There has been plenty of news around about first-time buyers having trouble getting themselves onto the property ladder and it seems as though this is having a negative impact on the housing market as a whole.
The Association of Residential Lettings Agents (ARLA) has put out some research they did about the increased number of homes coming onto the rental market. It would appear this in part due to the fact that they cannot be sold in an increasing number of parts of the UK. This is leading to a rise in the number of ‘reluctant landlords’ who are being forced to let their properties instead.
ARLA president Tim Hyatt said “Letting a property is an excellent way of generating consistent income from your property, if the correct approach is adopted by prospective landlords. However, lettings is an unregulated industry and there can be pitfalls for both landlord and tenant, including loss of monies.
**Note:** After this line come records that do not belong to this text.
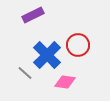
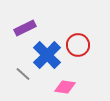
purple rectangle: moved 8 px left, 13 px down
gray line: moved 2 px left, 1 px down
pink diamond: moved 5 px down
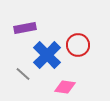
purple rectangle: rotated 15 degrees clockwise
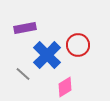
pink diamond: rotated 40 degrees counterclockwise
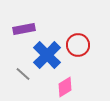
purple rectangle: moved 1 px left, 1 px down
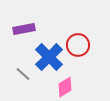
blue cross: moved 2 px right, 2 px down
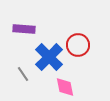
purple rectangle: rotated 15 degrees clockwise
gray line: rotated 14 degrees clockwise
pink diamond: rotated 70 degrees counterclockwise
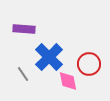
red circle: moved 11 px right, 19 px down
pink diamond: moved 3 px right, 6 px up
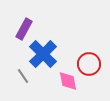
purple rectangle: rotated 65 degrees counterclockwise
blue cross: moved 6 px left, 3 px up
gray line: moved 2 px down
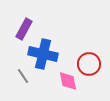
blue cross: rotated 32 degrees counterclockwise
While we are, of course, happy to see an increase in the number of landlords, it is vital that every landlord, reluctant or keen, seeks expert advice before embarking on a rental arrangement.” he also said “In particular, we would advise anyone considering renting or letting a property, to consult a licensed ARLA member. Licensed agents have to adhere to a strict code of conduct, and must have a number of consumer protection mechanisms in place, meaning that if things do go wrong, there is a way to seek redress”
Of 47% ARLA member agents surveyed during the third quarter of 2011, some had reported a rise in the number of “unplanned” lettings from home owners unable to sell their property, or those holding off until a higher price is achievable decide to turn to the property rental sector. This figure is up 7% from 40% at the beginning of the year.
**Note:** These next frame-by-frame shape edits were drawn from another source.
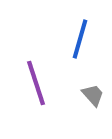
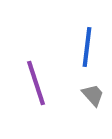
blue line: moved 7 px right, 8 px down; rotated 9 degrees counterclockwise
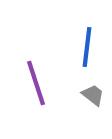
gray trapezoid: rotated 10 degrees counterclockwise
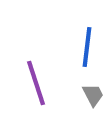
gray trapezoid: rotated 25 degrees clockwise
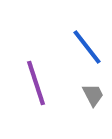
blue line: rotated 45 degrees counterclockwise
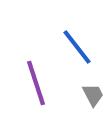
blue line: moved 10 px left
The trend was noticeable in England, in both the North East with 67% and North West with 62% where a higher proportions of respondents reported an increase in rental property coming onto the market which could not be sold.
This increase is not only limited to England, with more than 60% of members in Scotland, Wales and Northern Ireland also noting an increase. In contrast, Central London had the lowest figures with only 17%, where the housing market has not been suffering so much. According to ARLA, this means some homeowners will be turning into landlords reluctantly, for many it will be their first time. ARLA agents reported that most reluctant landlords are likely to bring to the rental market, detached and semi detached houses, while least likely are studio flats.
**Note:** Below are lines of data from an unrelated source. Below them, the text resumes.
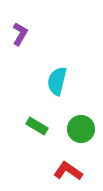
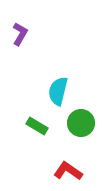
cyan semicircle: moved 1 px right, 10 px down
green circle: moved 6 px up
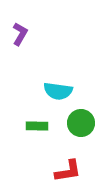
cyan semicircle: rotated 96 degrees counterclockwise
green rectangle: rotated 30 degrees counterclockwise
red L-shape: rotated 136 degrees clockwise
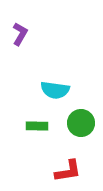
cyan semicircle: moved 3 px left, 1 px up
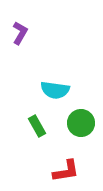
purple L-shape: moved 1 px up
green rectangle: rotated 60 degrees clockwise
red L-shape: moved 2 px left
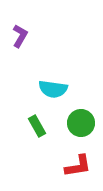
purple L-shape: moved 3 px down
cyan semicircle: moved 2 px left, 1 px up
red L-shape: moved 12 px right, 5 px up
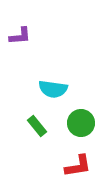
purple L-shape: rotated 55 degrees clockwise
green rectangle: rotated 10 degrees counterclockwise
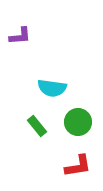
cyan semicircle: moved 1 px left, 1 px up
green circle: moved 3 px left, 1 px up
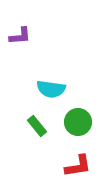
cyan semicircle: moved 1 px left, 1 px down
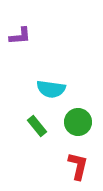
red L-shape: rotated 68 degrees counterclockwise
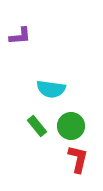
green circle: moved 7 px left, 4 px down
red L-shape: moved 7 px up
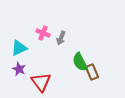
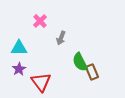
pink cross: moved 3 px left, 12 px up; rotated 24 degrees clockwise
cyan triangle: rotated 24 degrees clockwise
purple star: rotated 16 degrees clockwise
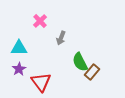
brown rectangle: rotated 63 degrees clockwise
ARLA advises people who are planning to let a property for the first time to notify their mortgage and insurance providers as the terms of both may need changing as the use of a home will be changed from a residential to a rental property. They also advise conducting research about the local rental market to ensure the rent is set at a competitive but also realistic level. A detailed inventory that includes the condition of features and fittings of the property as well as its contents, making a clear note of any wear and tear will need to be done. With the mass availability of digital cameras, taking photographic evidence is also an option. Ensure that the final documentation is jointly approved by you as the landlord, and your tenant. If you are becoming a landlord yourself for the first time, it is advisable to get professional advice.
The mistake a lot of people make when getting a home ready for letting is they decorate it to their taste. The need to remember that the property is no longer their home, it’s someone else’s home and this needs to be taken into account when making decisions regarding the decoration and furnishing in the property as not everyone will have the same taste.
For some landlords, managing the property themselves is something they are happy to do, but for others, especially those without the time or if they are new to this sector. Employing a management agent to help you find and vet tenants, arrange documentation, and manage the property. If you do plan to use a letting and/or management agent, always use a regulated agent (such as an ARLA member) to ensure client money protection. This will secure both your money and that of your tenants and will give access to a redress scheme should it be required.